# Balance



## Lisa (Feb 23, 2006)

I have a horrible sense of balance that I would love to help correct somehow.  Now that I am shooting competitively, I find when I raise my rifle and set my sights on the target, I am weaving back and forth.  I know some of it has to do with my lack of experience, some with the lack of equipment I am not using but I know my sense of balance is out.

Are there exercises and/or methods of improving ones balance?  What does your school or what do you do on your own to help improve your balance?


----------



## terryl965 (Feb 23, 2006)

Balance Ball and Balance stands, I know will help, I have used them in the past and they worked great for me.
Terry


----------



## OnlyAnEgg (Feb 23, 2006)

I practice a stance for balance: I bend at the knees slightly and place my left foot behind my right knee.  Extend my arms straight out and then bring my hands in to a prayer position.  I do this right and left.

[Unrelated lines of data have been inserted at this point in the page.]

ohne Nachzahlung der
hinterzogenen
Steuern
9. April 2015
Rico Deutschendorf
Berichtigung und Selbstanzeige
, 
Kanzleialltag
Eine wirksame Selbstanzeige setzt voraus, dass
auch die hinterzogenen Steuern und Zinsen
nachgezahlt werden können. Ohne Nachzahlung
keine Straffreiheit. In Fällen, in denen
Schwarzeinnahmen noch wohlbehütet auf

Also, I practice kicks in stop motion, slowly.  This helps, as well.


----------



## rutherford (Feb 23, 2006)

Some good stuff in both of these for general balance and balance in motion:

http://www.martialtalk.com/forum/showthread.php?t=30510

http://www.martialtalk.com/forum/showthread.php?t=11570

Seems like you might be after a more specific sort of balance.  I don't know much about shooting.


----------